[Stored dataset items]
::::

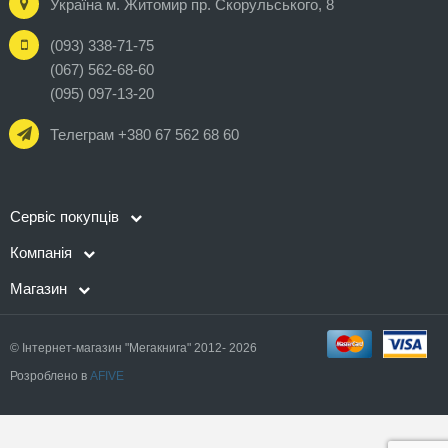
Україна м. Житомир пр. Скорульського, 8
(093) 338-71-75
(067) 562-68-60
(095) 097-13-20
Телеграм +380 67 562 68 60
Сервіс покупців
Компанія
Магазин
© Інтернет-магазин "Мегакнига" 2012- 2026
Розроблено в
AFIVE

::::

What is required: All of the entries above need to be transcribed exactly, except for the pictures.

Output for this task:
Україна м. Житомир пр. Скорульського, 8
(093) 338-71-75
(067) 562-68-60
(095) 097-13-20
Телеграм +380 67 562 68 60
Сервіс покупців
Компанія
Магазин
© Інтернет-магазин "Мегакнига" 2012- 2026
Розроблено в
AFIVE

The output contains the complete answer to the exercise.